There are many reasons why a reorganisation of staff and stations within the Synchrotron Radiation Department makes good sense at this particular moment in time. A new Director of SR, John Helliwell, with an expanded role, the Quinquennial Review and the changes in the roles of the Research Councils with regard to access to beamtime and funding for facility developments, and the ground-swell of staff and users’ opinion for a greater focus on science in light of the fact that the SRS now has a fixed number of years to run. The challenges for the staff and users are clear. Maximising science output from the SRS within heavy budgetary constraints particularly in light of the cost of improving the reliability of the SRS in the run up to Diamond. The resounding message from BioMed staff has been YES to using the new college system as a vehicle to create a more efficient science based culture of helpfulness among college members to the benefit of the biology and medical SR communities.
The new BioMed College will be responsible for a similar portfolio of stations as the old Life Sciences Programmes: all the protein crystallography stations, station 2.1 from non-crystalline diffraction and stations CD12, IR11 and beamline 13 of the old VUV-IR facility group. This is of course for administrative reasons and doesn't mean that biology or medical users are prevented from using the stations of other colleges. In fact, cross-college interactions are strongly encouraged so that we retain the interdisciplinary nature of our science.
What will be new within the college, will be a greater awareness among staff of the skills that reside within BioMed. We have already staged awareness sessions and BioMed College strategy away day in early October. The output from these will form the basis of BioMed College business plan.

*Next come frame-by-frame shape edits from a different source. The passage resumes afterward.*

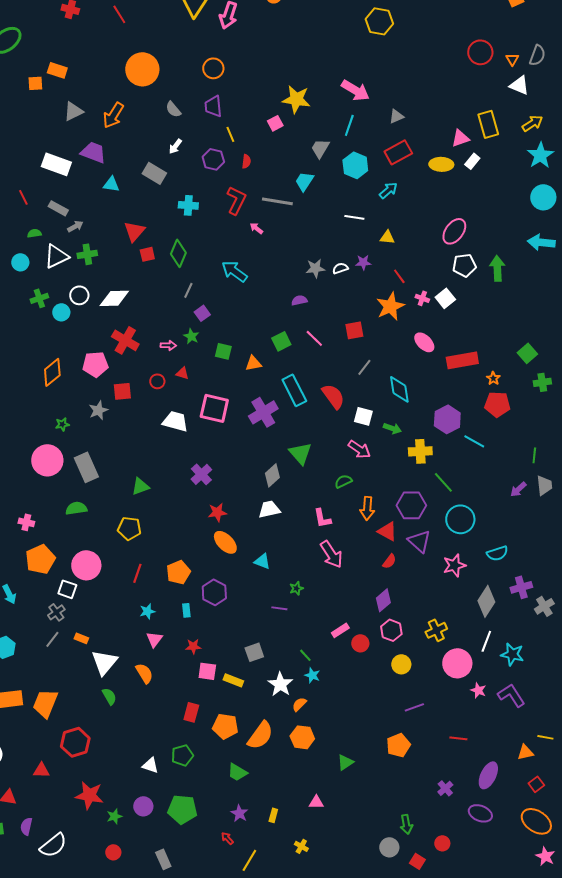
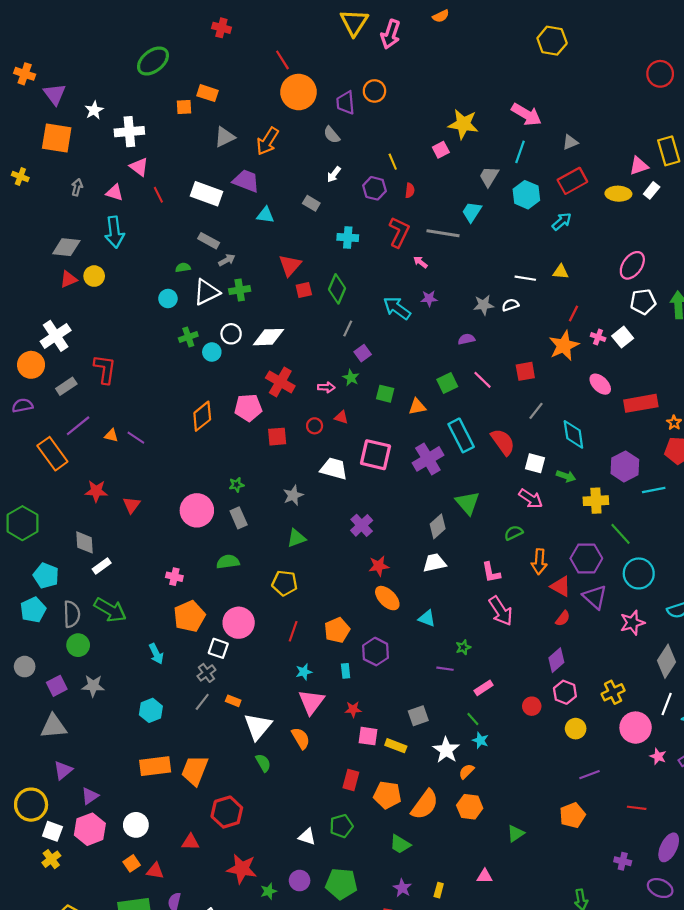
red line: (119, 14) -> (282, 60), moved
purple trapezoid: (213, 106) -> (346, 103), moved
gray rectangle: (154, 173) -> (311, 203), size x0.7
red line: (23, 197) -> (158, 195), moved
white line: (354, 217) -> (525, 278), moved
purple star: (363, 262) -> (429, 299), moved
red line: (399, 276) -> (573, 313), turned 63
gray star: (98, 410) -> (293, 495), moved
green star: (62, 424) -> (236, 485), moved
cyan line: (474, 441) -> (654, 490), turned -40
gray rectangle: (86, 467) -> (239, 518), size x0.7
pink rectangle: (340, 630) -> (484, 688), moved
pink triangle: (154, 639) -> (311, 702), size x1.5
purple cross: (445, 788) -> (623, 861), turned -35

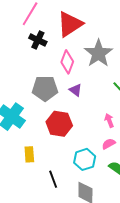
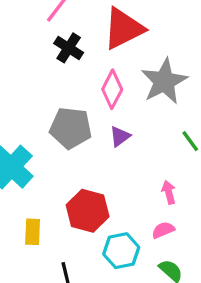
purple triangle: (75, 90) -> (120, 136), turned 40
red hexagon: (59, 124) -> (88, 211), moved

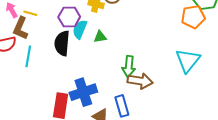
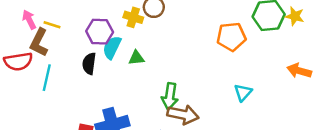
orange pentagon: (193, 17) -> (231, 37), moved
black semicircle: (62, 43) -> (89, 64), size x0.7
cyan triangle: (188, 61) -> (243, 92), size x0.6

It is clear that we can't do everything we would like to in the department as a whole, we simply do not have the staff time and funding. In the new regime after consultation with users, the SRS will run with a reduced portfolio of stations, but as most of BioMed stations are either new or oversubscribed (mostly both) there is no respite for staff here. This is a healthy state to be in, but our stations are used at a very high user group turnover rate and therefore require much staff time.
Instead, the BioMed plan will have scientific focus to optimise its output. We hope to have a health mix of purely in-house research project and collaborations with external user groups. BioMed is open to collaborative projects and these should be discussed with individual facility scientists. I believe that most visiting scientist are totally unaware of the breadth and depth of expertise in BioMed which stretches way past structural biology to infrared microscopy, electron microscopy, molecular and cell biology and even virology.
The common goal for the BioMed College and our users is to produce the highest quality science output in the most efficient manner.